Out of sample/model predictions in hierarchical model with new observed data

I have a simple partial pooled model that fits a normal distribution to observed data. In my actual data, I have hundreds of groups with anywhere between 1 and hundreds of observations per group. I tried fitting to the entire dataset and found that I was getting major divergences and sampling issues. Instead, I tried fitting the groups with only some minimum number of observations and then tried again. This time I had really fast sampling with very good results. I am wondering two things:

1. Is this valid, or does it just bypass one of the strong points of Bayesian modeling in that I can still make estimates on groups with only few observations? I sort of want the model to be biased towards those with many observations so this doesn’t negatively impact my purpose. I have several projects that have been sidelined by sampling issues on groups with only few observations. If this approach is valid then it would help me get those back on track and use the out of sample predictions for those unseen small-sample groups.
2. How do I do out of model/sample predictions with new groups in the hierarchical structure while also taking into account the observations I do have for those groups. This last part is key, because I do want to consider the information that I actually have for those new groups.
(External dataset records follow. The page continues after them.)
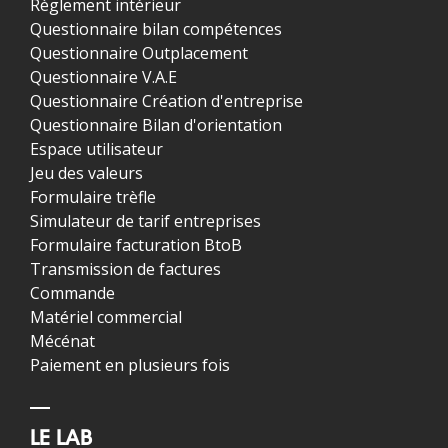
Règlement intérieur
Questionnaire bilan compétences
Questionnaire Outplacement
Questionnaire V.A.E
Questionnaire Création d'entreprise
Questionnaire Bilan d'orientation
Espace utilisateur
Jeu des valeurs
Formulaire trèfle
Simulateur de tarif entreprises
Formulaire facturation BtoB
Transmission de factures
Commande
Matériel commercial
Mécénat
Paiement en plusieurs fois
LE LAB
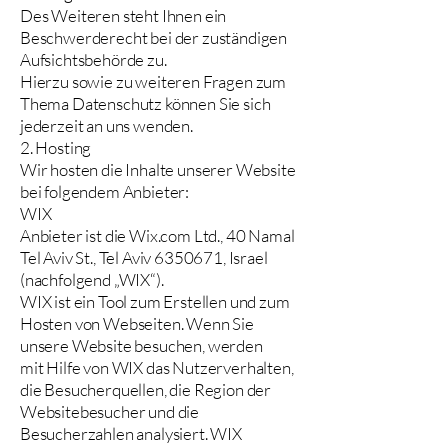
Des Weiteren steht Ihnen ein
Beschwerderecht bei der zuständigen
Aufsichtsbehörde zu.
Hierzu sowie zu weiteren Fragen zum
Thema Datenschutz können Sie sich
jederzeit an uns wenden.
2. Hosting
Wir hosten die Inhalte unserer Website
bei folgendem Anbieter:
WIX
Anbieter ist die Wix.com Ltd., 40 Namal
Tel Aviv St., Tel Aviv 6350671, Israel
(nachfolgend „WIX“).
WIX ist ein Tool zum Erstellen und zum
Hosten von Webseiten. Wenn Sie
unsere Website besuchen, werden
mit Hilfe von WIX das Nutzerverhalten,
die Besucherquellen, die Region der
Websitebesucher und die
Besucherzahlen analysiert. WIX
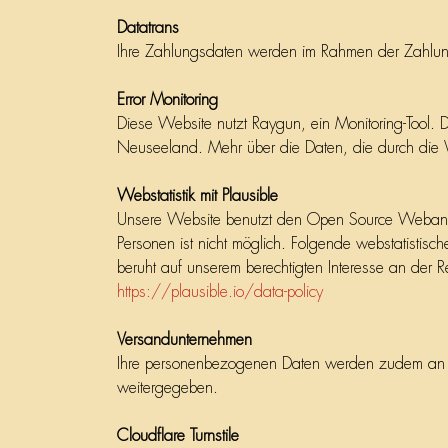
Datatrans
Ihre Zahlungsdaten werden im Rahmen der Zahlung
Error Monitoring
Diese Website nutzt Raygun, ein Monitoring-Tool. 
Neuseeland. Mehr über die Daten, die durch die 
Webstatistik mit Plausible
Unsere Website benutzt den Open Source Webanalys
Personen ist nicht möglich. Folgende webstatistis
beruht auf unserem berechtigten Interesse an der R
https://plausible.io/data-policy
Versandunternehmen
Ihre personenbezogenen Daten werden zudem an das 
weitergegeben.
Cloudflare Turnstile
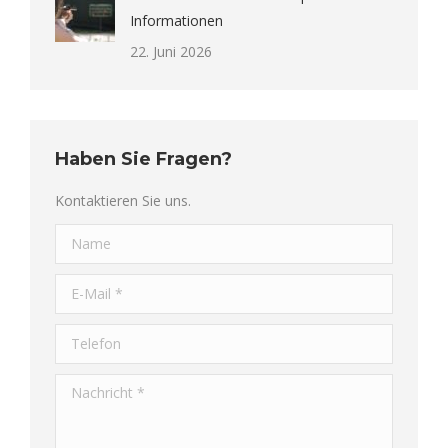
Informationen
22. Juni 2026
Haben Sie Fragen?
Kontaktieren Sie uns.
Name
E-Mail *
Telefon
Nachricht *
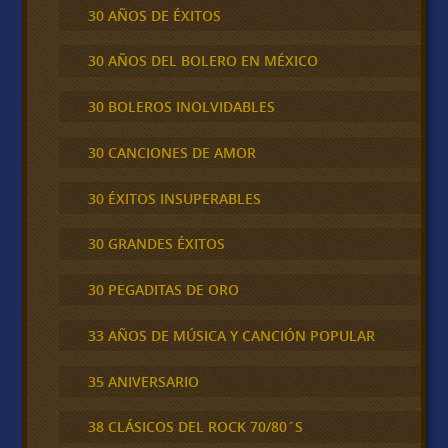
30 AÑOS DE ÉXITOS
30 AÑOS DEL BOLERO EN MÉXICO
30 BOLEROS INOLVIDABLES
30 CANCIONES DE AMOR
30 ÉXITOS INSUPERABLES
30 GRANDES ÉXITOS
30 PEGADITAS DE ORO
33 AÑOS DE MÚSICA Y CANCIÓN POPULAR
35 ANIVERSARIO
38 CLÁSICOS DEL ROCK 70/80´S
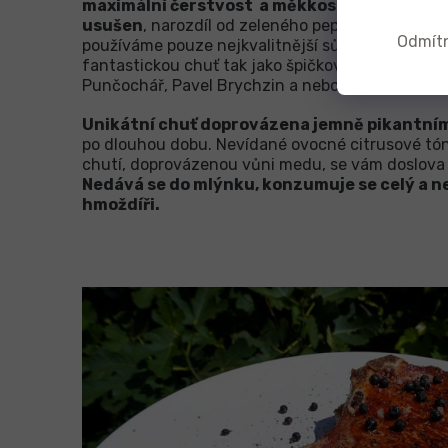
maximální čerstvost a měkkost jednotlivýc
usušen
, narozdíl od zeleného pepře nakládanéh
Odmít
používáme pouze nejkvalitnější sůl - naplno si 
fantastickou chuť tak jako špičkoví kuchaři jak
Punčochář, Pavel Brychzin a nebo David Kalina.
Unikátní chuť doprovázena jemně pikantn
po dlouhou dobu. Nevídané ovocné citrusové tó
chutí, doprovázenou vůni medu, se vám doslova 
Nedává se do mlýnku, konzumuje se celý a n
hmoždíři.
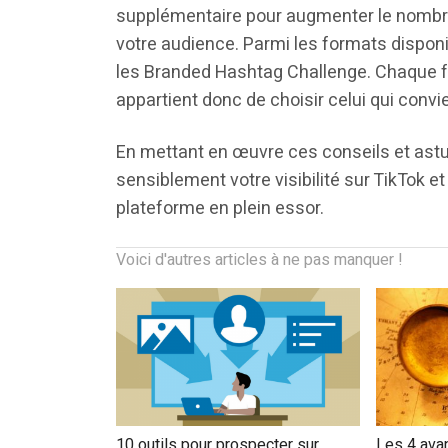
supplémentaire pour augmenter le nombre
votre audience. Parmi les formats disponi
les Branded Hashtag Challenge. Chaque fo
appartient donc de choisir celui qui convi
En mettant en œuvre ces conseils et astu
sensiblement votre visibilité sur TikTok 
plateforme en plein essor.
Voici d'autres articles à ne pas manquer !
10 outils pour prospecter sur
Les 4 ava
I have read this post, but I am still not clear. For one, the example with the schools only has one observation per group so the new group’s priors are just new means centered at that value. I guess I could just take the mean of the few points I have for my new groups, but I feel like I am throwing away some useful information.

I tried using data containers for the observed data and index variable for the hierarchical structure, but I am not sure if I then need to modify the coords or if I just build an entirely new model to include the new groups.

Here is a working example of what I want to do. The data frame trim has only the groups with a minimum number of observations. The dataframe remainder has the–you guessed it–…remainder… of the groups.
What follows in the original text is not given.